The serrated spine of the isle of Arran was blue in the distance distance beyond Rothesay across the Clyde water from the mainland. The top of Goatfell was either wreathed in clouds like a little Olympus, or else sharply silhouetted against the tumultuous sky.
I remember as a boy visiting my grandparents on Rothesay where they'd retired, and Arran, a mountainy island further down the firth, was so alluring seen from the grounds of the castle at the top of the high hill behind the town. Beyond Arran, a Holy Isle, and beyond that, Ailsa Craig, a solitary rock. Every kind of island was right there, and for a boy, even for a young man, so full of romance.
It was the romance of Vikings and sea raiders (nearby Largs the site of a key 13 century with the Vikings, of lairds and castles, of clans and kilts, of the misty isles of the blessed far to the west, of Stevenson's Master of Ballantrae, of brave Flora McDonald rowing Bonnie Prince Charlie to safety, and more that didn't have a name, but was active in my daydreaming nonetheless.

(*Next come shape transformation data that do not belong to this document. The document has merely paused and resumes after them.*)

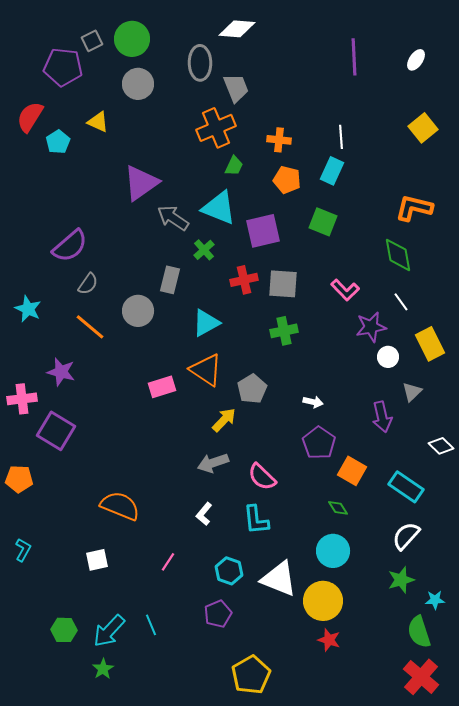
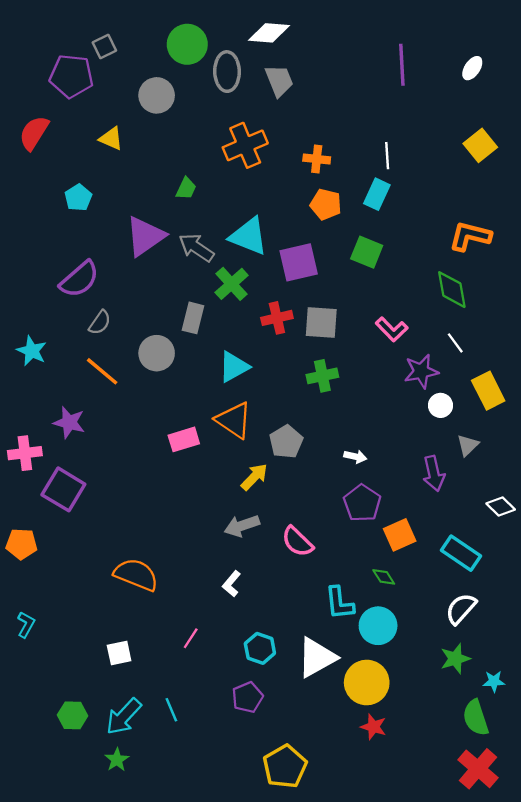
green circle: (132, 39) -> (187, 44), moved
gray trapezoid: (236, 88) -> (279, 81), moved
cyan pentagon: (58, 142) -> (78, 198), moved
green trapezoid: (234, 166) -> (186, 189), moved
purple triangle: (141, 183) -> (145, 236), moved
green cross: (204, 250) -> (232, 284), size x1.4
orange square: (352, 471) -> (400, 535), turned 36
cyan L-shape: (256, 520) -> (339, 603), moved
white square: (97, 560) -> (119, 653), moved
white triangle: (279, 579) -> (317, 658), turned -51

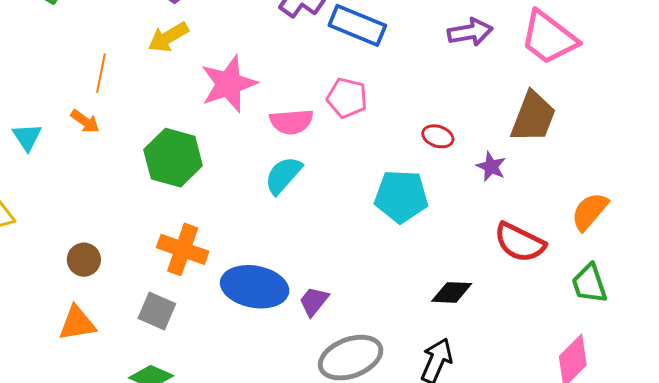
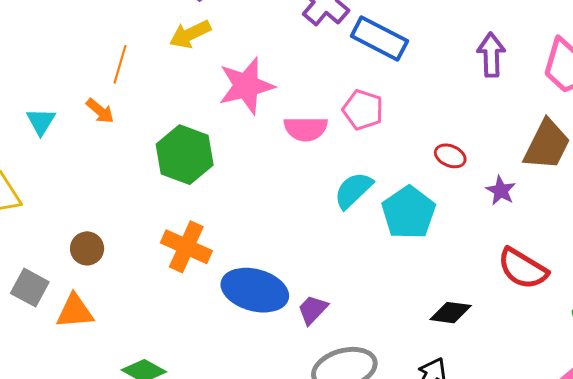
purple arrow: (470, 32) -> (491, 55), turned -87
cyan semicircle: (283, 175) -> (353, 190), moved
cyan pentagon: (401, 196) -> (409, 212), turned 30
gray square: (157, 311) -> (30, 288), moved

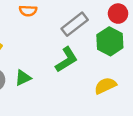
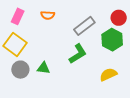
green triangle: (23, 78) -> (43, 68), turned 32

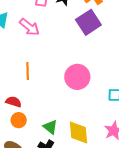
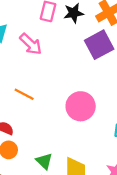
orange line: (28, 71) -> (24, 94), turned -66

I have visited Arran and climbed Goatfell, a steep and, if you look down, somewhat daunting scramble. Broderick, where you land, is a typical Scottish village with the pub, the greengrocer, the tea shop, and so on. Charming yes, but not romantic. Yet, when I was off-island looking back, it's aloof remoteness became glamorous again. You, Arran, held my heart.
This time something is different. Standing on my cousin's deck looking down on the Clyde and at Arran in the distance, I waited for the frisson but in vain. The grass in the fields sloping down the the water was brilliant green, the Clyde itself was deep blue, islands hemmed in the horizon, but mystic feelings, no. Is it me? Have I become disenchanted? Has my appreciation become merely aesthetic? Can I too easily imagine people living on all these islands, catching ferry boats to the mainland, hopping on trains to Glasgow? Has enchantement gone?
Yet when I'd gone walking on the moors the day before, a strong pleasure in the place had filled me. Just being out of doors in that bright, windy and lonely place. I was in the midst; it was all around me. T
Maybe for me now, it's like this: "no words, but things,,' and 'not just seen things, but encountered things.' Maybe this is my new form of experiencing presence, less narrative but more intimate.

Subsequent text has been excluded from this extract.